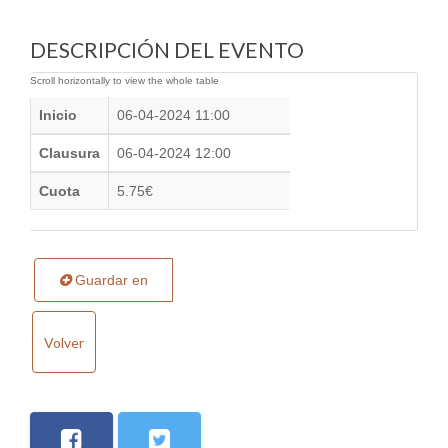
DESCRIPCIÓN DEL EVENTO
Inicio
06-04-2024 11:00
Clausura
06-04-2024 12:00
Cuota
5.75€
Guardar en
Volver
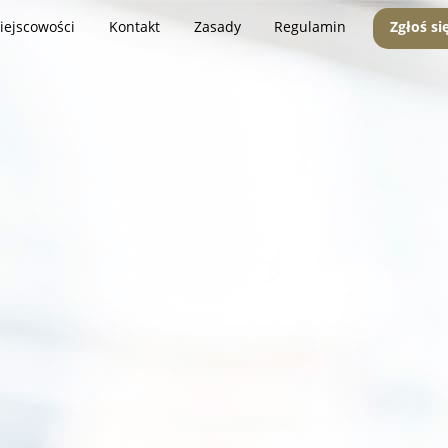
iejscowości
Kontakt
Zasady
Regulamin
Zgłoś si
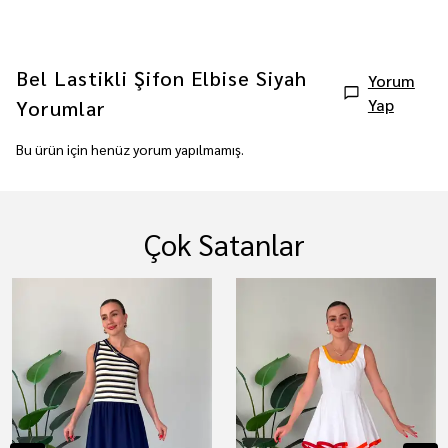
Bel Lastikli Şifon Elbise Siyah
Yorum
Yap
Yorumlar
Bu ürün için henüz yorum yapılmamış.
Çok Satanlar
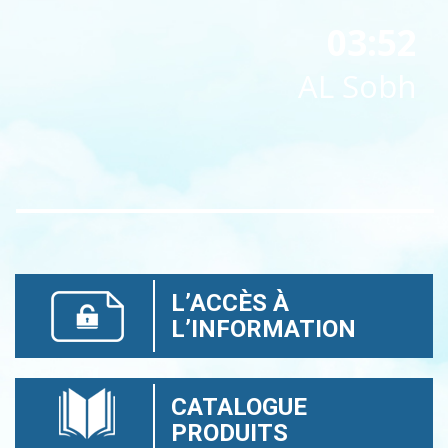
03:52
AL Sobh
L’ACCÈS À
L’INFORMATION
CATALOGUE
PRODUITS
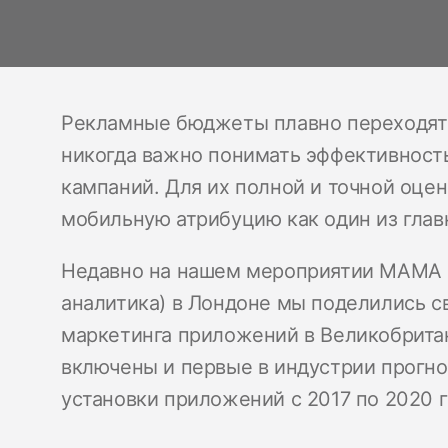
Рекламные бюджеты плавно переходят 
никогда важно понимать эффективност
кампаний. Для их полной и точной оце
мобильную атрибуцию как один из глав
Недавно на нашем мероприятии MAMA (
аналитика) в Лондоне мы поделились с
маркетинга приложений в Великобритан
включены и первые в индустрии прогно
установки приложений с 2017 по 2020 г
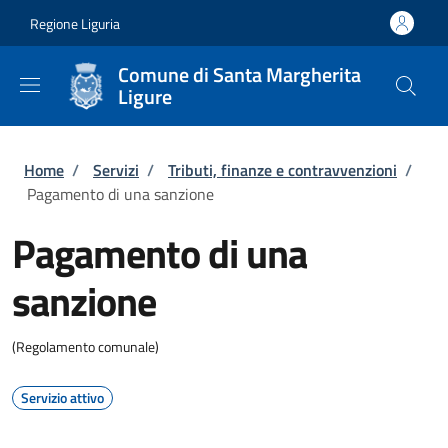
Salta al contenuto principale
Skip to footer content
Regione Liguria
Comune di Santa Margherita
Ligure
Briciole di pane
Home
/
Servizi
/
Tributi, finanze e contravvenzioni
/
Pagamento di una sanzione
Pagamento di una
sanzione
(Regolamento comunale)
Servizio attivo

● ● ●

An exact transcription is requested of each line from the one that holds "включены и первые в индустрии прогно" to the end of the listing above, both boundary lines included; pictures are to be omitted.

включены и первые в индустрии прогно
установки приложений с 2017 по 2020 г
Salta al contenuto principale
Skip to footer content
Regione Liguria
Comune di Santa Margherita
Ligure
Briciole di pane
Home
/
Servizi
/
Tributi, finanze e contravvenzioni
/
Pagamento di una sanzione
Pagamento di una
sanzione
(Regolamento comunale)
Servizio attivo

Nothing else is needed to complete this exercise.